DATA SUPPLIED Start Marker

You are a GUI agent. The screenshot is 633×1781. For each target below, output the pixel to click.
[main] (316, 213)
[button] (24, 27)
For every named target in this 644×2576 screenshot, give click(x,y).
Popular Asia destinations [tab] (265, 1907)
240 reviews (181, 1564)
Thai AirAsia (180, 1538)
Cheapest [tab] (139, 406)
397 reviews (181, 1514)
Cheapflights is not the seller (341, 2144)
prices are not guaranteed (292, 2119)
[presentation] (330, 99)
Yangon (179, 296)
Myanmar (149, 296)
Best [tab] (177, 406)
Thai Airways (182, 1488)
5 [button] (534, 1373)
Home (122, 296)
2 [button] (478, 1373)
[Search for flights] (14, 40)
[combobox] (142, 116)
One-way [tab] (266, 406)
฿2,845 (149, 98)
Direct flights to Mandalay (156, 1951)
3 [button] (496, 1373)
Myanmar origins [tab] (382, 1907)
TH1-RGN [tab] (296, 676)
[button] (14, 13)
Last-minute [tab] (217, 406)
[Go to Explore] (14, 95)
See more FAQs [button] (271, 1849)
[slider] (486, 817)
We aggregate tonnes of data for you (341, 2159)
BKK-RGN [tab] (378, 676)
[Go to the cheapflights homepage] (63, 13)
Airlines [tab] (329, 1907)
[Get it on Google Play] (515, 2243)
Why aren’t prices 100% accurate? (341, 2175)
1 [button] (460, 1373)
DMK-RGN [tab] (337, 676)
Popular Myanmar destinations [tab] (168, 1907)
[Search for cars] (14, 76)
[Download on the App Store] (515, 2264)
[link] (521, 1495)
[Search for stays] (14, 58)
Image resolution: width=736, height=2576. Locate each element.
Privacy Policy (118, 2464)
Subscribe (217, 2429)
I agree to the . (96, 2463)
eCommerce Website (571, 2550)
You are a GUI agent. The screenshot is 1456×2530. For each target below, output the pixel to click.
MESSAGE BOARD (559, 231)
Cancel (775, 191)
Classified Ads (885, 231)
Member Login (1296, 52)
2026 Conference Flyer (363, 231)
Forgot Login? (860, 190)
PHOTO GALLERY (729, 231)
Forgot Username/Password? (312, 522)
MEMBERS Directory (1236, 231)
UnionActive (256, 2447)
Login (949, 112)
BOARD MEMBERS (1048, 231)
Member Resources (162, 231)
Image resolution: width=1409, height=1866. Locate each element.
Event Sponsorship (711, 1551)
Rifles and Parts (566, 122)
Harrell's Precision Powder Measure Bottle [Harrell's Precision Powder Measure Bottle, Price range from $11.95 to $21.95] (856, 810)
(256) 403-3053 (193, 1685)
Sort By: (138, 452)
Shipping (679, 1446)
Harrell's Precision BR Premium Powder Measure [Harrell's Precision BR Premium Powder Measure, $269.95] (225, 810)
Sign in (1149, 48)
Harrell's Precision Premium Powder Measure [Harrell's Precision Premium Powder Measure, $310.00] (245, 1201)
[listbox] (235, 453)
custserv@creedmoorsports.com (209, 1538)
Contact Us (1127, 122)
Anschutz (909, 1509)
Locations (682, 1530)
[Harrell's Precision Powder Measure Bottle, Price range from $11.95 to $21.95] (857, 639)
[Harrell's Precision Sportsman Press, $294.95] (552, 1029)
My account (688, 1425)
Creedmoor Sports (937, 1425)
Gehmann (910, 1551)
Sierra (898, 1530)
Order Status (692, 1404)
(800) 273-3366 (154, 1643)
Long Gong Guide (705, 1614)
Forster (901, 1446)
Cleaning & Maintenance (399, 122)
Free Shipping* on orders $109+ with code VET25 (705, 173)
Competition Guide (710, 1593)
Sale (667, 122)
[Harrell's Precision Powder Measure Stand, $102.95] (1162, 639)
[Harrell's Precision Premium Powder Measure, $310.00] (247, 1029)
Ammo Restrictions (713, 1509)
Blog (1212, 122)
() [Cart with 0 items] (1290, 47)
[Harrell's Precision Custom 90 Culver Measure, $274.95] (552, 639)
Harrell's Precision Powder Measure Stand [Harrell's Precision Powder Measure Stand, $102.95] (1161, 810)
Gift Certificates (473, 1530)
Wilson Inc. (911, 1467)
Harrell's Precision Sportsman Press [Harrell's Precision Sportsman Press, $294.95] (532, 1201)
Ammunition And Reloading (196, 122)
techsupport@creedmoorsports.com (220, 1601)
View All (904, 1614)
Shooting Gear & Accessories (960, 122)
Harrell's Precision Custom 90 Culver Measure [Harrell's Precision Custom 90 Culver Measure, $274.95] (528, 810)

DATA SUPPLIED End Marker

### PROBLEM REQUIREMENTS
Your task for the entries above: copy exactly the span starting with the line with "Cheapflights is not the seller (341, 2144)" and going on through the line with "[combobox] (142, 116)", both lines included, and nothing else.

### ANSWER BOX
Cheapflights is not the seller (341, 2144)
prices are not guaranteed (292, 2119)
[presentation] (330, 99)
Yangon (179, 296)
Myanmar (149, 296)
Best [tab] (177, 406)
Thai Airways (182, 1488)
5 [button] (534, 1373)
Home (122, 296)
2 [button] (478, 1373)
[Search for flights] (14, 40)
[combobox] (142, 116)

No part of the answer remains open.